Requirement
An exact transcription of every record below is required, with the pictures left out.

[Saved data entries]
____________
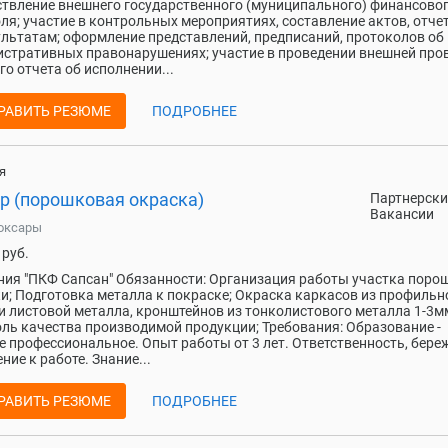
твление внешнего государственного (муниципального) финансово
ля; участие в контрольных мероприятиях, составление актов, отче
ультатам; оформление представлений, предписаний, протоколов об
стративных правонарушениях; участие в проведении внешней про
го отчета об исполнении...
РАВИТЬ РЕЗЮМЕ
ПОДРОБНЕЕ
я
р (порошковая окраска)
Партнерски
Вакансии
оксары
руб.
ия "ПКФ Сапсан" Обязанности: Организация работы участка поро
и; Подготовка металла к покраске; Окраска каркасов из профильн
и листовой металла, кронштейнов из тонколистового металла 1-3м
ль качества производимой продукции; Требования: Образование -
е профессиональное. Опыт работы от 3 лет. Ответственность, бере
ние к работе. Знание...
РАВИТЬ РЕЗЮМЕ
ПОДРОБНЕЕ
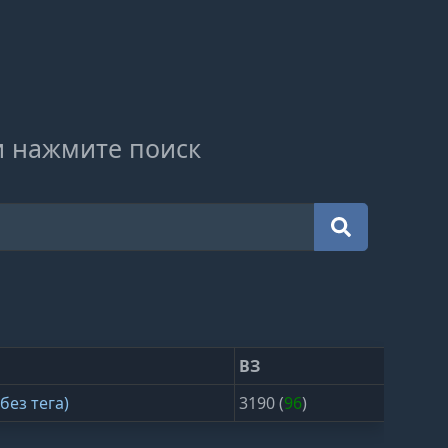
и нажмите поиск
ВЗ
без тега)
3190 (
96
)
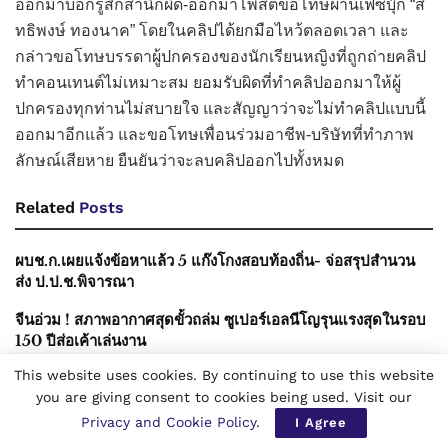
ออกมาบอกรู้สึกสำนึกผิด-ออกมาโพสต์ขอโทษผ่านเฟซบุ๊ก “สิ
ทธิพงษ์ ทองนาค” โดยในคลิปได้ยกมือไหว้ตลอดเวลา และ
กล่าวขอโทษบรรดาผู้ปกครองของนักเรียนหญิงที่ถูกถ่ายคลิป
ทำคอนเทนต์ไม่เหมาะสม ยอมรับผิดที่ทำคลิปออกมาให้ผู้
ปกครองทุกท่านไม่สบายใจ และสัญญาว่าจะไม่ทำคลิปแบบนี้
ออกมาอีกแล้ว และขอโทษเพื่อนร่วมอาชีพ-บริษัทที่ทำภาพ
ลักษณ์เสียหาย ยืนยันว่าจะลบคลิปออกไปทั้งหมด
Related
Posts
ผบช.ก.เผยแจ้งข้อหาแล้ว 5 แก๊งโกงสอบท้องถิ่น- จ่อสรุปสำนวน
ส่ง ป.ป.ช.พิจารณา
จีนอ่วม ! สภาพอากาศสุดขั้วถล่ม ซูเปอร์เอลนีโญรุนแรงสุดในรอบ
150 ปีส่อเค้าเล่นงาน
This website uses cookies. By continuing to use this website
สว.สำรอง จี้ กกต.ส่งฟ้องศาล 229 คดีฮั้วสว.เดือนนี้ ท้าเปิดหีบ
you are giving consent to cookies being used. Visit our
เทียบโพยใบสั่ง-CCTV 3 พันใบ แซะอย่าอยู่ใต้อำนาจใส่ขาสั้น
Privacy and Cookie Policy
.
I Agree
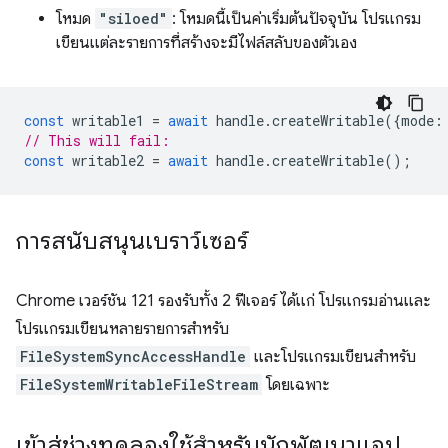
โหมด
"siloed"
: โหมดนี้เป็นค่าเริ่มต้นปัจจุบัน โปรแกรม
เขียนแต่ละรายการที่สร้างจะมีไฟล์สลับของตัวเอง
const
writable1
=
await
handle
.
createWritable
({
mode
:
// This will fail:
const
writable2
=
await
handle
.
createWritable
();
การสนับสนุนเบราว์เซอร์
Chrome เวอร์ชัน 121 รองรับทั้ง 2 ฟีเจอร์ ได้แก่ โปรแกรมอ่านและ
โปรแกรมเขียนหลายรายการสำหรับ
FileSystemSyncAccessHandle
และโปรแกรมเขียนสำหรับ
FileSystemWritableFileStream
โดยเฉพาะ
เข้าสู่ช่วงทดลองใช้สำหรับนักพัฒนาแอป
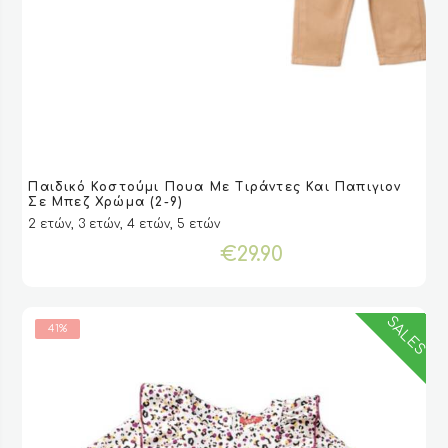
Αυτό
Παιδικό Κοστούμι Πουα Με Τιράντες Και Παπιγιον
το
VIEW
VIEW
ΕΠΙΛΟΓΉ
ΕΠΙΛΟΓΉ
Σε Μπεζ Χρώμα (2-9)
προϊόν
2 ετών, 3 ετών, 4 ετών, 5 ετών
έχει
€
29.90
πολλαπλές
παραλλαγές.
Οι
επιλογές
SALES
41%
μπορούν
να
επιλεγούν
στη
σελίδα
του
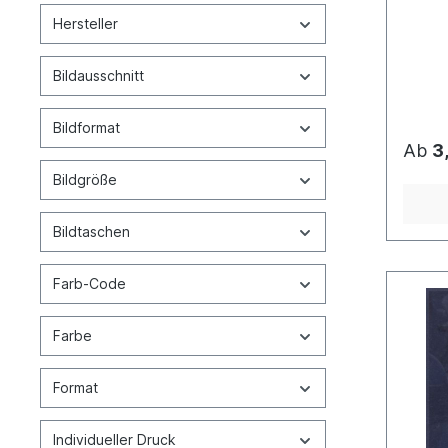
Hersteller
Bildausschnitt
Bildformat
Ab
3
Bildgröße
Bildtaschen
Farb-Code
Farbe
Format
Individueller Druck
____________
Task response
твление внешнего государственного (муниципального) финансово
ля; участие в контрольных мероприятиях, составление актов, отче
ультатам; оформление представлений, предписаний, протоколов об
стративных правонарушениях; участие в проведении внешней про
го отчета об исполнении...
РАВИТЬ РЕЗЮМЕ
ПОДРОБНЕЕ
я
р (порошковая окраска)
Партнерски
Вакансии
оксары
руб.
ия "ПКФ Сапсан" Обязанности: Организация работы участка поро
и; Подготовка металла к покраске; Окраска каркасов из профильн
и листовой металла, кронштейнов из тонколистового металла 1-3м
ль качества производимой продукции; Требования: Образование -
е профессиональное. Опыт работы от 3 лет. Ответственность, бере
ние к работе. Знание...
РАВИТЬ РЕЗЮМЕ
ПОДРОБНЕЕ
и нажмите поиск
ВЗ
без тега)
3190 (
96
)
ออกมาบอกรู้สึกสำนึกผิด-ออกมาโพสต์ขอโทษผ่านเฟซบุ๊ก “สิ
ทธิพงษ์ ทองนาค” โดยในคลิปได้ยกมือไหว้ตลอดเวลา และ
กล่าวขอโทษบรรดาผู้ปกครองของนักเรียนหญิงที่ถูกถ่ายคลิป
ทำคอนเทนต์ไม่เหมาะสม ยอมรับผิดที่ทำคลิปออกมาให้ผู้
ปกครองทุกท่านไม่สบายใจ และสัญญาว่าจะไม่ทำคลิปแบบนี้
ออกมาอีกแล้ว และขอโทษเพื่อนร่วมอาชีพ-บริษัทที่ทำภาพ
ลักษณ์เสียหาย ยืนยันว่าจะลบคลิปออกไปทั้งหมด
Related
Posts
ผบช.ก.เผยแจ้งข้อหาแล้ว 5 แก๊งโกงสอบท้องถิ่น- จ่อสรุปสำนวน
ส่ง ป.ป.ช.พิจารณา
จีนอ่วม ! สภาพอากาศสุดขั้วถล่ม ซูเปอร์เอลนีโญรุนแรงสุดในรอบ
150 ปีส่อเค้าเล่นงาน
This website uses cookies. By continuing to use this website
สว.สำรอง จี้ กกต.ส่งฟ้องศาล 229 คดีฮั้วสว.เดือนนี้ ท้าเปิดหีบ
you are giving consent to cookies being used. Visit our
เทียบโพยใบสั่ง-CCTV 3 พันใบ แซะอย่าอยู่ใต้อำนาจใส่ขาสั้น
Privacy and Cookie Policy
.
I Agree
โหมด
"siloed"
: โหมดนี้เป็นค่าเริ่มต้นปัจจุบัน โปรแกรม
เขียนแต่ละรายการที่สร้างจะมีไฟล์สลับของตัวเอง
const
writable1
=
await
handle
.
createWritable
({
mode
:
// This will fail:
const
writable2
=
await
handle
.
createWritable
();
การสนับสนุนเบราว์เซอร์
Chrome เวอร์ชัน 121 รองรับทั้ง 2 ฟีเจอร์ ได้แก่ โปรแกรมอ่านและ
โปรแกรมเขียนหลายรายการสำหรับ
FileSystemSyncAccessHandle
และโปรแกรมเขียนสำหรับ
FileSystemWritableFileStream
โดยเฉพาะ
เข้าสู่ช่วงทดลองใช้สำหรับนักพัฒนาแอป
Αυτό
Παιδικό Κοστούμι Πουα Με Τιράντες Και Παπιγιον
το
VIEW
VIEW
ΕΠΙΛΟΓΉ
ΕΠΙΛΟΓΉ
Σε Μπεζ Χρώμα (2-9)
προϊόν
2 ετών, 3 ετών, 4 ετών, 5 ετών
έχει
€
29.90
πολλαπλές
παραλλαγές.
Οι
επιλογές
SALES
41%
μπορούν
να
επιλεγούν
στη
σελίδα
του
Hersteller
Bildausschnitt
Bildformat
Ab
3
Bildgröße
Bildtaschen
Farb-Code
Farbe
Format
Individueller Druck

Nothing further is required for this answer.